Sólo pasaron unos segundos hasta la aparición del primer planeador.
—¿Ve ese grupo de cinco celdillas? —dije—. Lo llamamos un «planeador» y… ah, allí hay otro —toqué la pantalla, para señalarlo—. Y otro. Mire cómo se mueven.
Y, ciertamente, parecían moverse, manteniendo un grupo cohesivo mientras cambiaban de posición a posición por el monitor.
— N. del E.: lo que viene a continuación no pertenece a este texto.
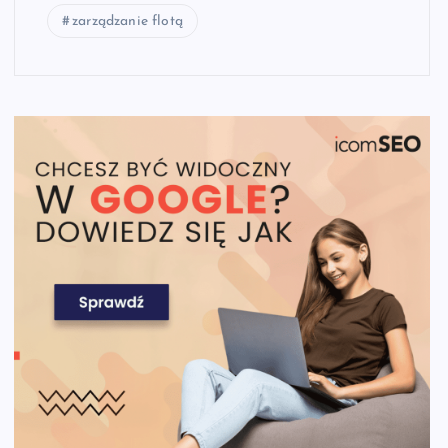
zarządzanie flotą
—Si se ejecuta esta simulación durante el tiempo suficiente —dije—, aparecerán todo tipo de estructuras similares a la vida; de hecho, se le llama el Juego de la Vida. Lo inventó en 1970 un matemático llamado John Conway; yo lo empleaba cuando enseñaba evolución en la Universidad de Toronto. A Conway le asombró lo que esas tres reglas simples podían producir. Después de algunas iteraciones, aparecía algo llamado un «cañón de planeadores»; una estructura que dispara nuevos planeadores a intervalos regulares. De hecho, los cañones de planeadores pueden crearse por la colisión de trece o más planeadores, por tanto, en cierta forma, los planeadores se reproducen a sí mismos. También salen «carnívoros», que pueden romper objetos pasajeros; en el proceso, el carnívoro sufre daño, pero después de unos turnos más, se reparan a sí mismos. El juego produce movimiento, reproducción, alimentación, crecimiento, sanamiento de las heridas, y más, todo aplicando esas tres reglas simples a una disposición inicialmente aleatoria de piezas.
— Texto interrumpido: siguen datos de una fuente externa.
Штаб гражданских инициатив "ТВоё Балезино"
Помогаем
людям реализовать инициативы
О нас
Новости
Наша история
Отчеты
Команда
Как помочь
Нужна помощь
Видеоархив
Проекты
—No comprendo lo que quiere decir —dijo Hollus.
—Lo que quiero decir es que la vida, la complejidad aparente de todo, puede generarse con unas reglas simples.
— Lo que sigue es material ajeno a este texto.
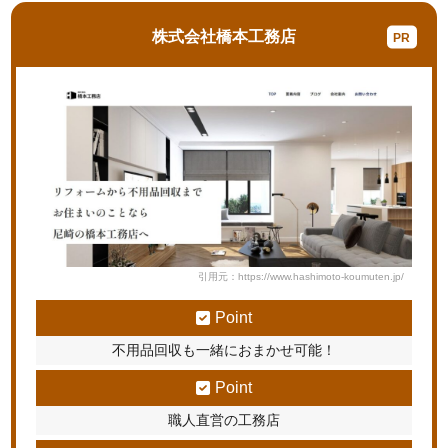
株式会社橋本工務店
引用元：https://www.hashimoto-koumuten.jp/
Point
不用品回収も一緒におまかせ可能！
Point
職人直営の工務店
—¿Y esas reglas que se iteran continuamente qué representan exactamente?
—Bien, digamos que las leyes de la física…
—Nadie duda que el orden aparente pueda aparecer por la aplicación de reglas simples. Pero ¿quién escribió las reglas? Para el universo que me está mostrando, mencionó un nombre…
—John Conway.
—Sí. Bien, John Conway es el dios de ese universo, y todo lo que su simulación muestra es que cualquier universo requiere un dios. Conway fue el programador. Dios fue también un programador; las leyes de la física y las constantes físicas que él ideó son el código fuente de nuestro universo. La diferencia evidente entre su señor Conway y nuestro Dios es que, como ya ha dicho, Conway no sabía lo que el código fuente produciría hasta que hubo compilado y ejecutado el código, y por tanto se asombró de los resultados. Nuestro creador, es de suponer, tenía un resultado específico en mente y escribió un código para obtener ese resultado. Concedido, aparentemente las cosas no han salido exactamente como lo había planeado; las extinciones masivas parecen sugerir tal cosa. Pero en todo caso, parece claro que Dios diseñó deliberadamente el universo.
—¿Realmente cree tal cosa? —pregunté.
—Sí —afirmó Hollus, mientras miraba cómo más planeadores bailaban por la pantalla del ordenador—. Realmente lo creo.